Cameron and Trivedi provide the standard reference on count data regression, covering Poisson, negative binomial, zero-inflated, hurdle, and panel count models. They provide both the theoretical foundations and practical implementation guidance that applied researchers need.
Griliches, Z. (1990). Patent Statistics as Economic Indicators: A Survey.
Griliches surveys the use of patent data as economic indicators, establishing patent counts as a key measure of innovative output. This survey motivates much of the subsequent applied work using Poisson and negative binomial models to study innovation.

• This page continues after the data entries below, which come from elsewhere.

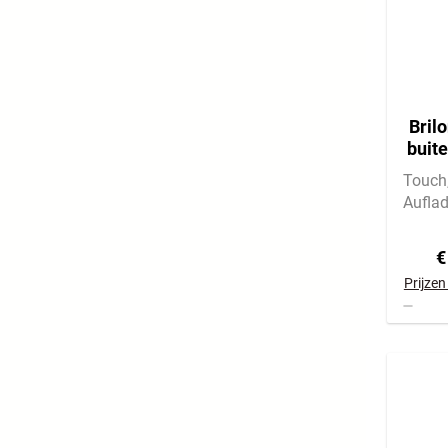
Bril
buite
sta
Touch
Aufla
€
Prijzen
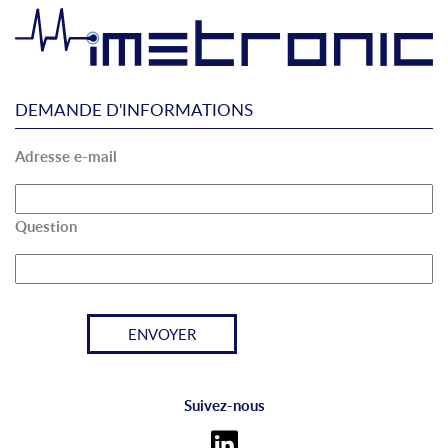
DEMANDE D'INFORMATIONS
Adresse e-mail
Question
Suivez-nous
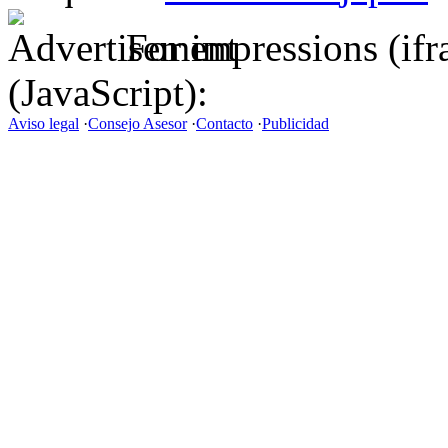
For impressions (if
(JavaScript):
Aviso legal
·
Consejo Asesor
·
Contacto
·
Publicidad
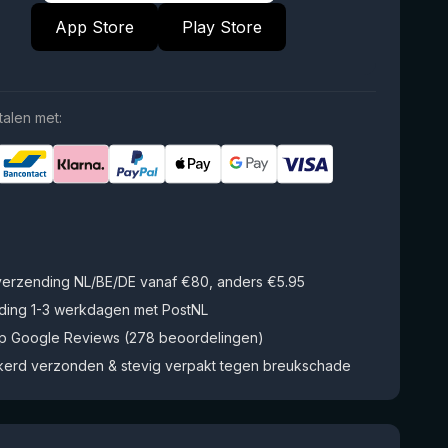
App Store
Play Store
talen met:
 verzending NL/BE/DE vanaf €80, anders €5.95
ding 1-3 werkdagen met PostNL
op Google Reviews (278 beoordelingen)
kerd verzonden & stevig verpakt tegen breukschade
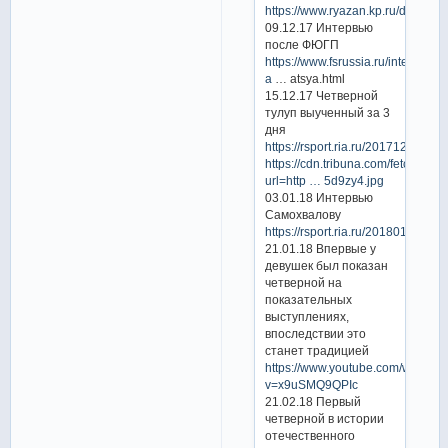
https://www.ryazan.kp.ru/daily/2
09.12.17 Интервью
после ФЮГП
https://www.fsrussia.ru/intervyu/3
a
… atsya.html
15.12.17 Четверной
тулуп выученный за 3
дня
https://rsport.ria.ru/20171215/11
https://cdn.tribuna.com/fetch/?
url=http … 5d9zy4.jpg
03.01.18 Интервью
Самохвалову
https://rsport.ria.ru/20180103/11
21.01.18 Впервые у
девушек был показан
четверной на
показательных
выступлениях,
впоследствии это
станет традицией
https://www.youtube.com/watch?
v=x9uSMQ9QPIc
21.02.18 Первый
четверной в истории
отечественного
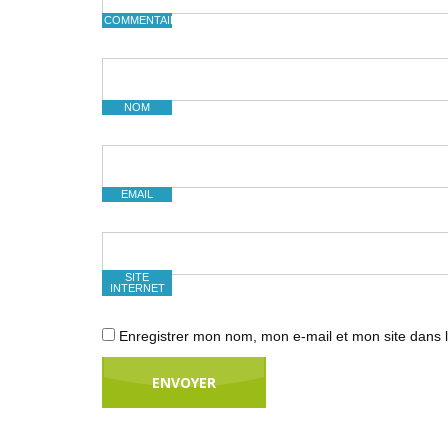
COMMENTAIRE
NOM
EMAIL
SITE
INTERNET
Enregistrer mon nom, mon e-mail et mon site dans 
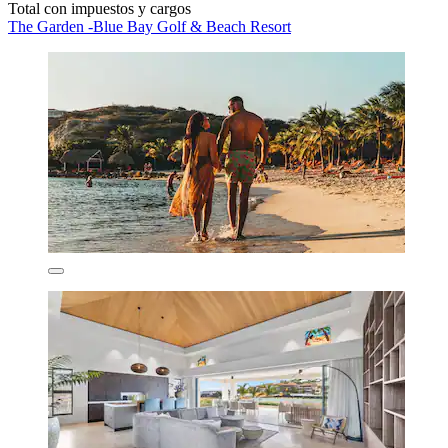
Total con impuestos y cargos
The Garden -Blue Bay Golf & Beach Resort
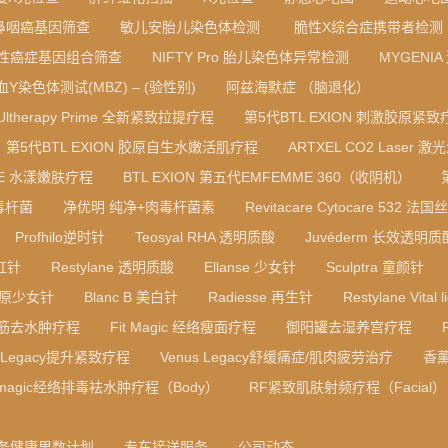
鼻咽癌基因筛查
敏儿安胎儿染色体检测
脆性X综合症携带者检测
性癌症基因组合筛查
NIFTY Pro 胎儿染色体异常检测
MYGENI
血Y染色体测试(MBZ) – (验性别)
阿兹海默症 （脑退化）
Ultherapy Prime 全新紧致拉提疗程
第5代BTL EXION 刺激胶原紧致
第5代BTL EXION 胶原自生水嫩活肌疗程
ARTXEL CO2 Laser 激
RE 水漾嫩肤疗程
BTL EXION 第五代EMFEMME 360（收阴机）
毒杆菌
净优明 纯净+肉毒杆菌素
Revitacare Cytocare 532
Profhilo逆时针
Teosyal RHA 透明质酸
Juvéderm 长效透明
彩虹针
Restylane 透明质酸
Ellanse 少女针
Sculptra 童颜针
B 胶原少女针
Blanc B 美白针
Radiesse 再生针
Restylane Vital l
筋去水肿疗程
Fit Magic 经络瘦面疗程
御阳罐去湿养宫疗程
s Legacy提升紧致疗程
Venus Legacy舒缓痛症/肌肉疲劳治疗
香
t magic经络排毒袪水肿疗程（Body）
RF紧致肌肤射频疗程（Facial）
务健康里数计划
专车接送服务
公司动态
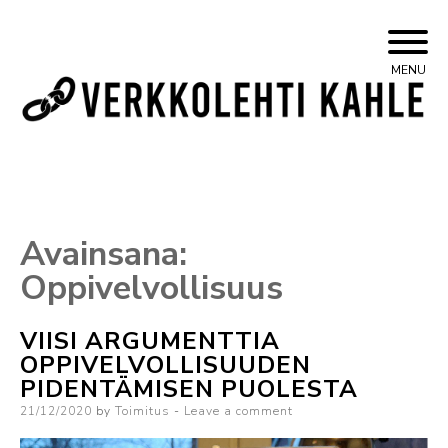
Skip
Yleisvasemmistolainen verkkojulkaisu
Kahle
MENU
to
content
Avainsana:
Oppivelvollisuus
VIISI ARGUMENTTIA
OPPIVELVOLLISUUDEN
PIDENTÄMISEN PUOLESTA
Posted
21/12/2020
by
Toimitus
Leave a comment
on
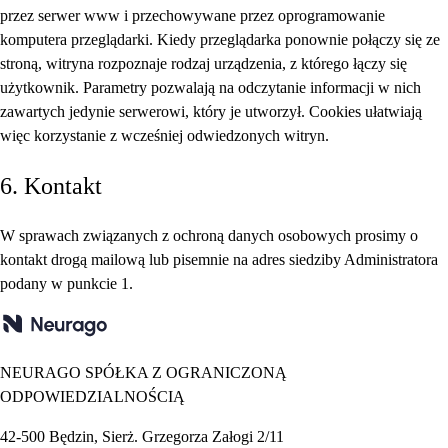
przez serwer www i przechowywane przez oprogramowanie
komputera przeglądarki. Kiedy przeglądarka ponownie połączy się ze
stroną, witryna rozpoznaje rodzaj urządzenia, z którego łączy się
użytkownik. Parametry pozwalają na odczytanie informacji w nich
zawartych jedynie serwerowi, który je utworzył. Cookies ułatwiają
więc korzystanie z wcześniej odwiedzonych witryn.
6. Kontakt
W sprawach związanych z ochroną danych osobowych prosimy o
kontakt drogą mailową lub pisemnie na adres siedziby Administratora
podany w punkcie 1.
NEURAGO SPÓŁKA Z OGRANICZONĄ
ODPOWIEDZIALNOŚCIĄ
42-500 Będzin, Sierż. Grzegorza Załogi 2/11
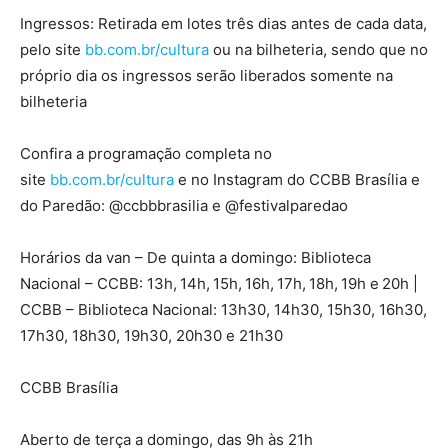
Ingressos: Retirada em lotes três dias antes de cada data,
pelo site
bb.com.br/cultura
ou na bilheteria, sendo que no
próprio dia os ingressos serão liberados somente na
bilheteria
Confira a programação completa no
site
bb.com.br/cultura
e no Instagram do CCBB Brasília e
do Paredão: @ccbbbrasilia e @festivalparedao
Horários da van – De quinta a domingo: Biblioteca
Nacional – CCBB: 13h, 14h, 15h, 16h, 17h, 18h, 19h e 20h |
CCBB – Biblioteca Nacional: 13h30, 14h30, 15h30, 16h30,
17h30, 18h30, 19h30, 20h30 e 21h30
CCBB Brasília
Aberto de terça a domingo, das 9h às 21h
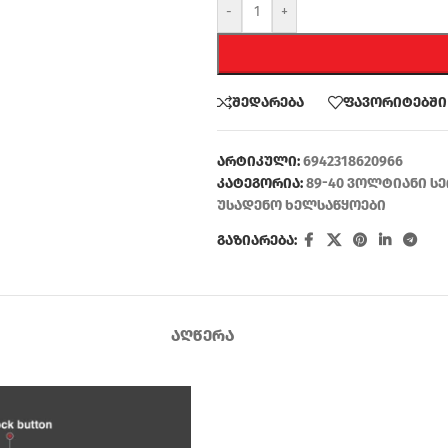
-
+
შედარება
ფავორიტებში
არტიკული:
6942318620966
კატეგორია:
89-40 ვოლტიანი ს
უსადენო ხელსაწყოები
გაზიარება:
ᲐᲦᲬᲔᲠᲐ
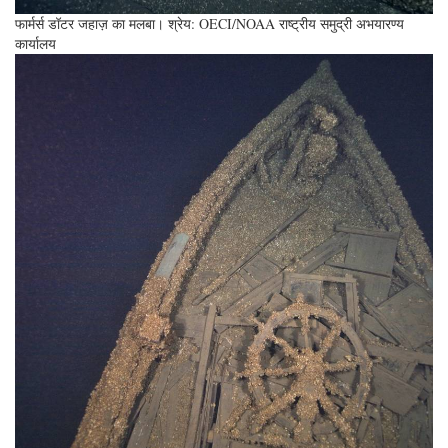
फार्मर्स डॉटर जहाज़ का मलबा। श्रेय: OECI/NOAA राष्ट्रीय समुद्री अभयारण्य
कार्यालय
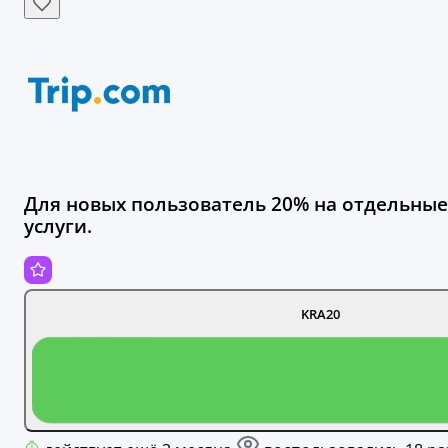
Для новых пользователь 20% на отдельные
услуги.
KRA20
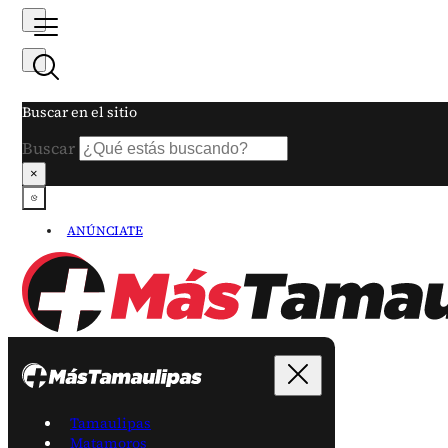
Buscar en el sitio
Buscar
×
ANÚNCIATE
Tamaulipas
Matamoros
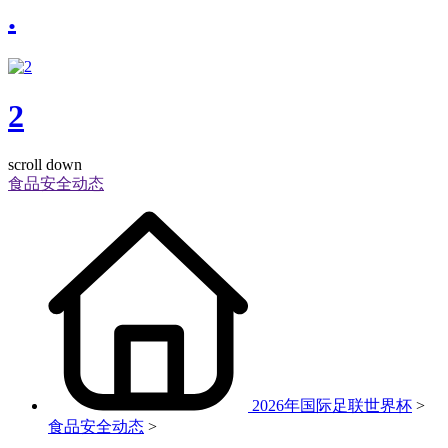
.
2
scroll down
食品安全动态
2026年国际足联世界杯
>
食品安全动态
>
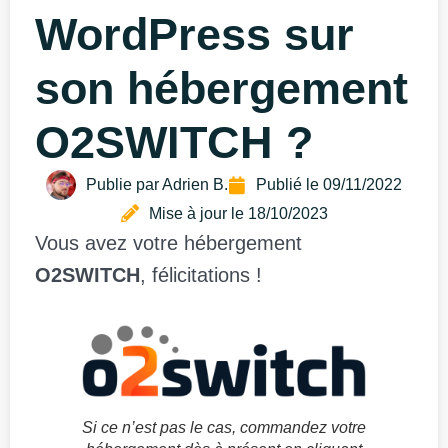
WordPress sur
son hébergement
O2SWITCH ?
Publie par
Adrien B.
Publié le
09/11/2022
Mise à jour le 18/10/2023
Vous avez votre hébergement
O2SWITCH
, félicitations !
Si ce n’est pas le cas, commandez votre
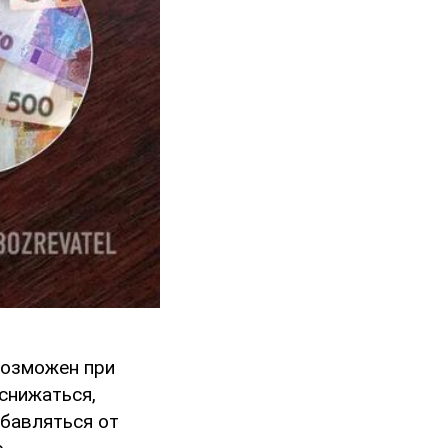
возможен при
 снижаться,
збавляться от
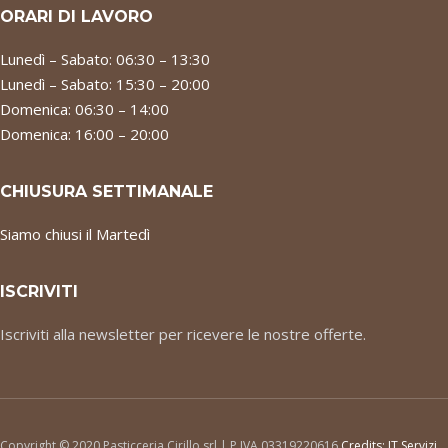
ORARI DI LAVORO
Lunedì – Sabato: 06:30 – 13:30
Lunedì – Sabato: 15:30 – 20:00
Domenica: 06:30 – 14:00
Domenica: 16:00 – 20:00
CHIUSURA SETTIMANALE
Siamo chiusi il Martedì
ISCRIVITI
Iscriviti alla newsletter per ricevere le nostre offerte.
Copyright © 2020 Pasticceria Cirillo srl | P.IVA 03319220616
Credits:
IT Servizi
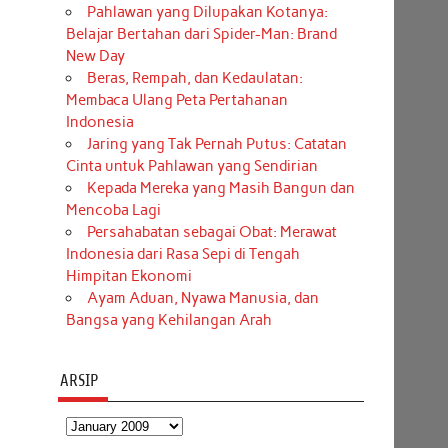
Pahlawan yang Dilupakan Kotanya:
Belajar Bertahan dari Spider-Man: Brand
New Day
Beras, Rempah, dan Kedaulatan:
Membaca Ulang Peta Pertahanan
Indonesia
Jaring yang Tak Pernah Putus: Catatan
Cinta untuk Pahlawan yang Sendirian
Kepada Mereka yang Masih Bangun dan
Mencoba Lagi
Persahabatan sebagai Obat: Merawat
Indonesia dari Rasa Sepi di Tengah
Himpitan Ekonomi
Ayam Aduan, Nyawa Manusia, dan
Bangsa yang Kehilangan Arah
ARSIP
Arsip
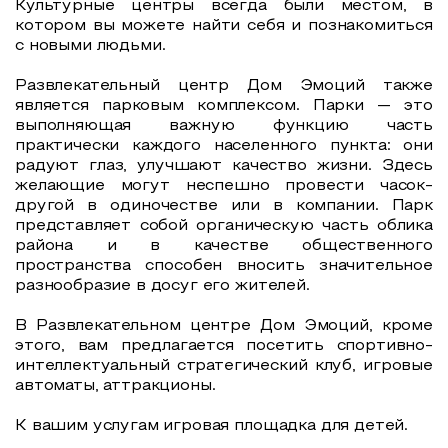
Культурные центры всегда были местом, в
котором вы можете найти себя и познакомиться
с новыми людьми.
Развлекательный центр Дом Эмоций также
является парковым комплексом. Парки — это
выполняющая важную функцию часть
практически каждого населенного пункта: они
радуют глаз, улучшают качество жизни. Здесь
желающие могут неспешно провести часок-
другой в одиночестве или в компании. Парк
представляет собой органическую часть облика
района и в качестве общественного
пространства способен вносить значительное
разнообразие в досуг его жителей.
В Развлекательном центре Дом Эмоций, кроме
этого, вам предлагается посетить спортивно-
интеллектуальный стратегический клуб, игровые
автоматы, аттракционы.
К вашим услугам игровая площадка для детей.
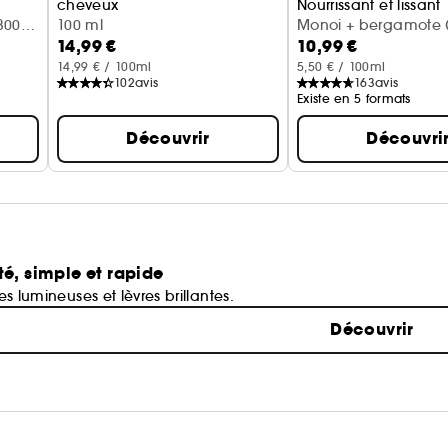
cheveux
Nourrissant et lissant
300
Vanille + lait d'amande
100 ml
Monoi + bergamote (
14,99 €
10,99 €
14,99 € / 100ml
5,50 € / 100ml
102
avis
163
avis
Existe en 5 formats
Découvrir
Découvri
té, simple et rapide
ues lumineuses et lèvres brillantes.
Découvrir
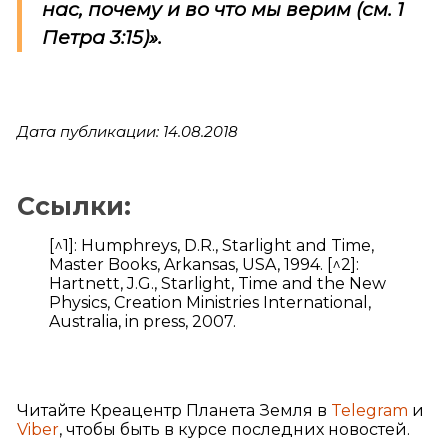
нас, почему и во что мы верим (см. 1
Петра 3:15)».
Дата публикации: 14.08.2018
Ссылки:
[^1]: Humphreys, D.R., Starlight and Time,
Master Books, Arkansas, USA, 1994. [^2]:
Hartnett, J.G., Starlight, Time and the New
Physics, Creation Ministries International,
Australia, in press, 2007.
Читайте Креацентр Планета Земля в
Telegram
и
Viber
, чтобы быть в курсе последних новостей.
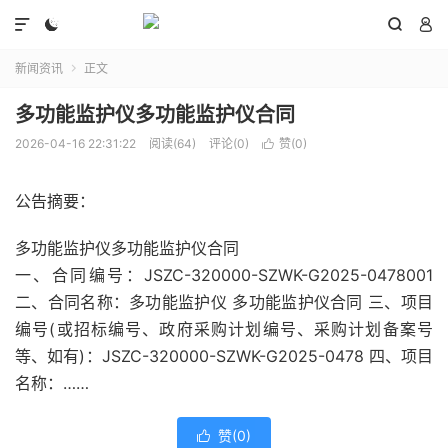




新闻资讯
正文

多功能监护仪多功能监护仪合同
2026-04-16 22:31:22
阅读(64)
评论(0)
赞(
0
)

公告摘要：
多功能监护仪多功能监护仪合同
一、合同编号：JSZC-320000-SZWK-G2025-0478001
二、合同名称：多功能监护仪 多功能监护仪合同 三、项目
编号(或招标编号、政府采购计划编号、采购计划备案号
等、如有)：JSZC-320000-SZWK-G2025-0478 四、项目
名称：……
赞(
0
)

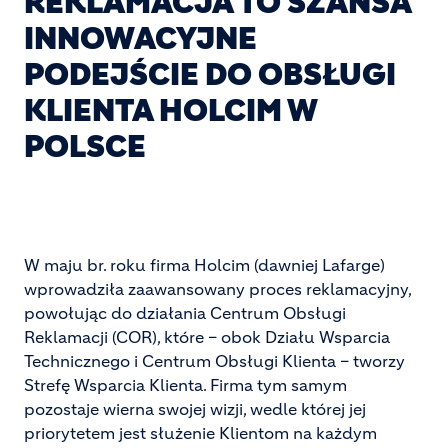
REKLAMACJA TO SZANSA
INNOWACYJNE
PODEJŚCIE DO OBSŁUGI
KLIENTA HOLCIM W
POLSCE
W maju br. roku firma Holcim (dawniej Lafarge)
wprowadziła zaawansowany proces reklamacyjny,
powołując do działania Centrum Obsługi
Reklamacji (COR), które – obok Działu Wsparcia
Technicznego i Centrum Obsługi Klienta – tworzy
Strefę Wsparcia Klienta. Firma tym samym
pozostaje wierna swojej wizji, wedle której jej
priorytetem jest służenie Klientom na każdym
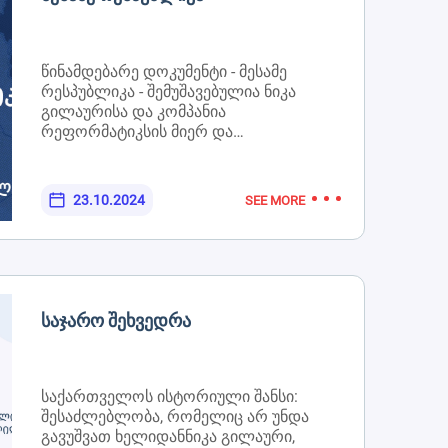
წინამდებარე დოკუმენტი - მესამე
რესპუბლიკა - შემუშავებულია ნიკა
გილაურისა და კომპანია
რეფორმატიკსის მიერ და
წარმოადგენს საქართველოს
განვითარების ხედვას და რეფორმების
გეგმას საშუალოვადიან პერსპექტივაში.
23.10.2024
SEE MORE
რატომ ახლა და რას ნიშნავს მესამე
რესპუბლიკა?საქართველოს პირველი
რესპუბლიკა ჩამოყალიბდა 1918 წლის
26 მაისს და ის გაუქმდა საბჭოთა
რუსეთის მიერ ანექსიის პირობებში
1921 წლის 25 თებერვალს.
Საჯარო Შეხვედრა
საქართველოს მეორე რესპუბლიკა
ჩამოყალიბდა საბჭოთა კავშირის
დაშლის და საქართველოს
დამოუკიდებლობის აღდგენის შედეგად
საქართველოს ისტორიული შანსი:
1991 წლის 9 აპრილს და ის დღემდე
შესაძლებლობა, რომელიც არ უნდა
არსებობს. სამწუხაროდ, ორივე ზემოთ
გავუშვათ ხელიდანნიკა გილაური,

Wooldridge, J. M. (2010). Econometric Analysis of Cross Section and Panel Data.
Wooldridge's graduate textbook is the standard reference for cross-section and panel data econometrics. Chapters 10-11 provide a thorough treatment of fixed effects, random effects, and related panel data methods, while later chapters cover general estimation methodology (MLE, GMM, M-estimation) with panel data applications throughout. The book covers both linear and nonlinear models with careful attention to assumptions.